• [WORK TO COMPLETE]
Every line below that has the string "methods" needs to be copied.

- Opening Delimiter -

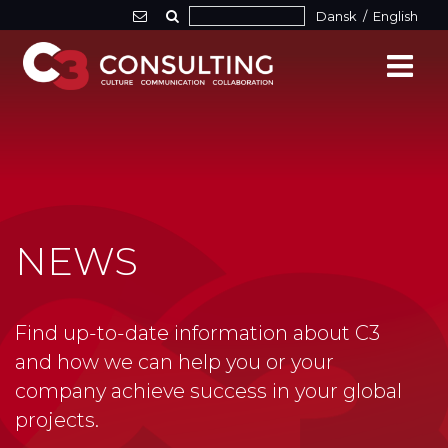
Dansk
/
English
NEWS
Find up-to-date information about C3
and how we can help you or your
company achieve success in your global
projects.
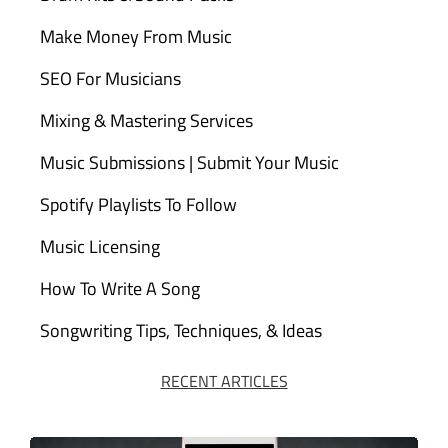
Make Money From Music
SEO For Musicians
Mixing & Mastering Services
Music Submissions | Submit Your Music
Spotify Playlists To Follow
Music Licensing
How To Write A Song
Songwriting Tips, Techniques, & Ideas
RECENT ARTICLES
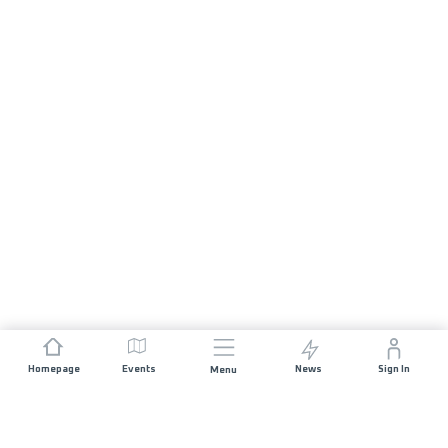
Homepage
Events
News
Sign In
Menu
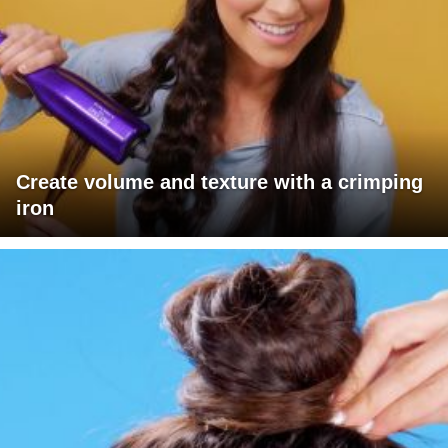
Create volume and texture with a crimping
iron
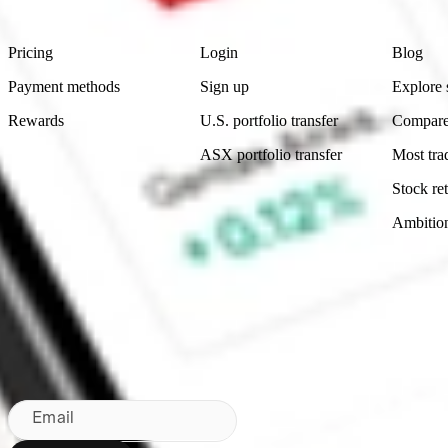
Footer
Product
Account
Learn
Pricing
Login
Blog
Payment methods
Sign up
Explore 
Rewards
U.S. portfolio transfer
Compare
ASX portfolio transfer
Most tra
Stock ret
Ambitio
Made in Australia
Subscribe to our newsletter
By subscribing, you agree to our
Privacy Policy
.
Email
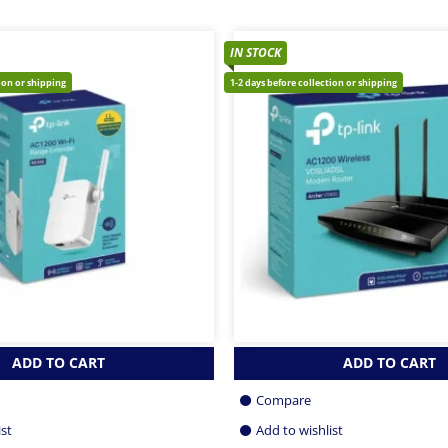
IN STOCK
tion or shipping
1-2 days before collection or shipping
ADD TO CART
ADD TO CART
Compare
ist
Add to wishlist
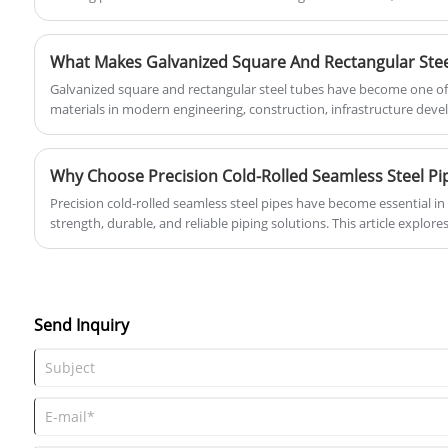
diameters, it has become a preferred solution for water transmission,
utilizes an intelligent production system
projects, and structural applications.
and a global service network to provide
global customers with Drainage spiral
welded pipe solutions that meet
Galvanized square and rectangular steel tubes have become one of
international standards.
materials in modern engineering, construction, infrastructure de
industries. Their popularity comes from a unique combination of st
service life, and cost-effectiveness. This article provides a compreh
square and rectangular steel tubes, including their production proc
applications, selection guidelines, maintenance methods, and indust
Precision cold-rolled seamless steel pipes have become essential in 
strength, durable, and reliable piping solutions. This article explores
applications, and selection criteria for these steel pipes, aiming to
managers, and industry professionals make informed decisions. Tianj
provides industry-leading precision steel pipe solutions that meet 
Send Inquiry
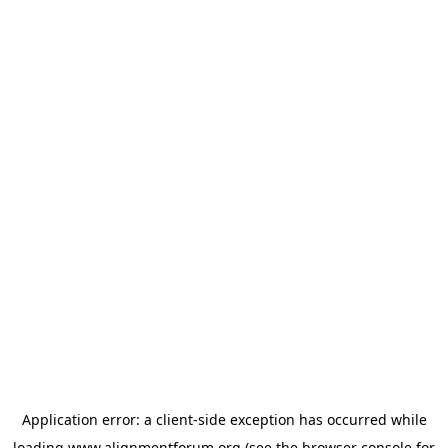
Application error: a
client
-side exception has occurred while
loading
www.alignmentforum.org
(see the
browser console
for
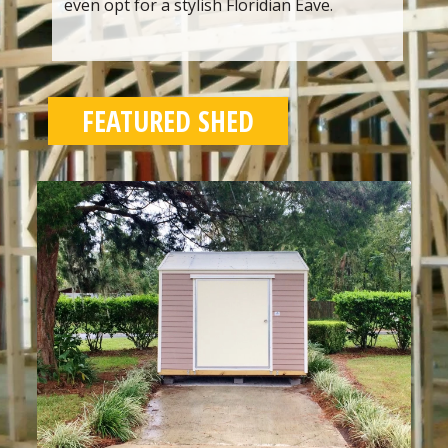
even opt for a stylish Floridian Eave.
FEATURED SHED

- Closing Delimiter -

• [ANSWER TO THIS TASK]
Payment methods
applications, selection guidelines, maintenance methods, and indust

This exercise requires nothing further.